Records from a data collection
◇ ◇ ◇
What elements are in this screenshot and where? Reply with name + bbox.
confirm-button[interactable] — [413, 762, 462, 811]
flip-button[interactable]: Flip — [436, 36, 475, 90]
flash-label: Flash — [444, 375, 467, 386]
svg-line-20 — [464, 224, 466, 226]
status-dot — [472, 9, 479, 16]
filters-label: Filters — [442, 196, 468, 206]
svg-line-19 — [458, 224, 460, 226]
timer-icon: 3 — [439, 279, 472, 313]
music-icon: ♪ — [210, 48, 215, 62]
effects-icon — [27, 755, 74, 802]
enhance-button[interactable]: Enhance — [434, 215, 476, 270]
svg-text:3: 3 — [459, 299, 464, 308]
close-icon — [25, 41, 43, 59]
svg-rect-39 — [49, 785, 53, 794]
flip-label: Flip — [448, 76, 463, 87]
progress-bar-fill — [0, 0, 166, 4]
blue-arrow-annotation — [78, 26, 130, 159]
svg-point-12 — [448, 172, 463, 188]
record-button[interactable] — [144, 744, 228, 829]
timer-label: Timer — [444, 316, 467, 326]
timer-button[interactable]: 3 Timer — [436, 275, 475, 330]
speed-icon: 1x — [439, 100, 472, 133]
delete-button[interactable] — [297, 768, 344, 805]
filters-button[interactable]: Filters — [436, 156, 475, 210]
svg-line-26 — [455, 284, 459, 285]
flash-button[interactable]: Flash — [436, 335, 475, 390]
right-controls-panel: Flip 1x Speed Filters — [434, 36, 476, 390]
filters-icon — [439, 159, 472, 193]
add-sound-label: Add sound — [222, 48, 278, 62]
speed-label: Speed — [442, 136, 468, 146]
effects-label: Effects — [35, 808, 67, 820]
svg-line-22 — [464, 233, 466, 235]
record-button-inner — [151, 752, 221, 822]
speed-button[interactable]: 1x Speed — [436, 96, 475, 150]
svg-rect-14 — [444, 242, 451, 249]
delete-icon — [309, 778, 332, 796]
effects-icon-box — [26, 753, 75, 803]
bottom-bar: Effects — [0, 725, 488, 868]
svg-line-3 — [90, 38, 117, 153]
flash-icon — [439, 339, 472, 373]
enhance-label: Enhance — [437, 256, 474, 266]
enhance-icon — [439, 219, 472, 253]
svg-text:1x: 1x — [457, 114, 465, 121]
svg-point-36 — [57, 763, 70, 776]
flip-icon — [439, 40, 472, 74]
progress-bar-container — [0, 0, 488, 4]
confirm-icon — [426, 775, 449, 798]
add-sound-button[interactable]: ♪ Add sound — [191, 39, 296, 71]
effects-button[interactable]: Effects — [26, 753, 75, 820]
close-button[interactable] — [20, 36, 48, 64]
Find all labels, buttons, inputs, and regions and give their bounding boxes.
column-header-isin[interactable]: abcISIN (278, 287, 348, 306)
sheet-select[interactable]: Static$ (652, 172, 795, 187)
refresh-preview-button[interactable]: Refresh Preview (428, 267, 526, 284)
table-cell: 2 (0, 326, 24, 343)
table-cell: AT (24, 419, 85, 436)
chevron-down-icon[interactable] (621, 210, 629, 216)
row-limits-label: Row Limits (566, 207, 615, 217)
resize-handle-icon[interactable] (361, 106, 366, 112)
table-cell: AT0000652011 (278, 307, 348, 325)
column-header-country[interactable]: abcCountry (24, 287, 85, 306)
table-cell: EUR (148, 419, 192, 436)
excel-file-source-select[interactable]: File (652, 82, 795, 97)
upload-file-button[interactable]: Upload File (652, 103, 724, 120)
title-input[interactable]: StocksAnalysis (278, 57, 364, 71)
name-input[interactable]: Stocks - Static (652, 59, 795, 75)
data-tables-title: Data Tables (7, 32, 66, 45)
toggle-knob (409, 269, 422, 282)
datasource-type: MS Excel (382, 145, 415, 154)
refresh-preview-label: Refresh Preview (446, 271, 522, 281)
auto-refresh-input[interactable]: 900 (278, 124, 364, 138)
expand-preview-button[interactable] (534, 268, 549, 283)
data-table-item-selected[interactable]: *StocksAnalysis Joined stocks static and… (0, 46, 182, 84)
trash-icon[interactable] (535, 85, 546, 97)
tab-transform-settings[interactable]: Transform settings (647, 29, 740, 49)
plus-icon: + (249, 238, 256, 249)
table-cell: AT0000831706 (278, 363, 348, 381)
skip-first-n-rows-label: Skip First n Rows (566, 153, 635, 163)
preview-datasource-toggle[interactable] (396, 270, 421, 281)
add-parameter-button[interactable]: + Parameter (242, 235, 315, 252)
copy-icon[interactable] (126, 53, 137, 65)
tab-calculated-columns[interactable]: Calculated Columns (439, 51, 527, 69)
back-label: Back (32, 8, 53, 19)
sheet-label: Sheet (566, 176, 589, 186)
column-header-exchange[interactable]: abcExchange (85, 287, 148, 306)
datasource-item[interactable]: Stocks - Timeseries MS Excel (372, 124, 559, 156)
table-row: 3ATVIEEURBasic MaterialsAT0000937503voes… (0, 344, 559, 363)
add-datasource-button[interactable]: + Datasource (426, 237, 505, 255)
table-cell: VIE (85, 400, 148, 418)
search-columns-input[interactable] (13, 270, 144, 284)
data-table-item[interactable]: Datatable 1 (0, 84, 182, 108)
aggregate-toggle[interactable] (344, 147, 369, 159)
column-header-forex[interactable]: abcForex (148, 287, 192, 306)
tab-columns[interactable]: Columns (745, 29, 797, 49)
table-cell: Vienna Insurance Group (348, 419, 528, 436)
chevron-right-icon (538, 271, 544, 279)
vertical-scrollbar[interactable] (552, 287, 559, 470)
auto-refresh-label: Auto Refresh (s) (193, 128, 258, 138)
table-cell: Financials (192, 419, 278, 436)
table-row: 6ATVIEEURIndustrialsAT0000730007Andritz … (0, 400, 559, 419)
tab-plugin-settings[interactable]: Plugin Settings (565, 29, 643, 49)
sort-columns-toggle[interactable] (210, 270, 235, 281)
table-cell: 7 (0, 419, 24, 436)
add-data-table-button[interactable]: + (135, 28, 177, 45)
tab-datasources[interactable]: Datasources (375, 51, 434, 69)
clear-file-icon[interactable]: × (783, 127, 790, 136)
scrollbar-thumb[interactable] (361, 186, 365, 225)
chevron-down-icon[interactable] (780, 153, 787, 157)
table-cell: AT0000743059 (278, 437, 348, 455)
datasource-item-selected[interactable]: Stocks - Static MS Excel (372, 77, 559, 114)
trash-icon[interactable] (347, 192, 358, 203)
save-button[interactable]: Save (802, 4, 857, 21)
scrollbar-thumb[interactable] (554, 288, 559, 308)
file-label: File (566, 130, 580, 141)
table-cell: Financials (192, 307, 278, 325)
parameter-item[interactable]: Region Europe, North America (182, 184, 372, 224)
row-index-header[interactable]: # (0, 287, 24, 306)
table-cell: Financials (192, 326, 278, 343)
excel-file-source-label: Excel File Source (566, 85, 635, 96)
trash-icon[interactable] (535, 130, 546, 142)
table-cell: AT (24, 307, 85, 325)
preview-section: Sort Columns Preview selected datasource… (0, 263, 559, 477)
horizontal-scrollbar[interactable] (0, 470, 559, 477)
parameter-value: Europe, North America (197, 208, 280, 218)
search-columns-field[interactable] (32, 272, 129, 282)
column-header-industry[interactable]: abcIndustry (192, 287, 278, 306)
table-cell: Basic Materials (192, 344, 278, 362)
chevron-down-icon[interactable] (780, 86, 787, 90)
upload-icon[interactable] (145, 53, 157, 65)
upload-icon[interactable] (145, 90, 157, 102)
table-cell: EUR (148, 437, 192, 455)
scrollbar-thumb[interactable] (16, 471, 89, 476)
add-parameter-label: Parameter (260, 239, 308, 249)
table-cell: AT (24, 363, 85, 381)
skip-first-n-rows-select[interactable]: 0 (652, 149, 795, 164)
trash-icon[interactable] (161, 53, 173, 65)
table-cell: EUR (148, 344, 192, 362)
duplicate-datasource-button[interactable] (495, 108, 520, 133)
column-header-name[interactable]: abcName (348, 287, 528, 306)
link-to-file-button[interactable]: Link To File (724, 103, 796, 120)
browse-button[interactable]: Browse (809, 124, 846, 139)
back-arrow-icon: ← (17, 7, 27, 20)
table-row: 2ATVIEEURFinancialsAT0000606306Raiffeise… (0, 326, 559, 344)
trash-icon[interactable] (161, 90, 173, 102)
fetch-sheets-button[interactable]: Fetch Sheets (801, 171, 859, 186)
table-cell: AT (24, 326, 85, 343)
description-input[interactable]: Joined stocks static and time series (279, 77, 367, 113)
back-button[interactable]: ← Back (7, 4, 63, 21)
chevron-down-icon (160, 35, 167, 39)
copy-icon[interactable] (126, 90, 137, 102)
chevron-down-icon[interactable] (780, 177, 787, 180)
◇ ◇ ◇
ASSIGNMENT: Looking at the records, report the number of lines that hold the string "Europe", with no other text.

TASK OUTPUT: 2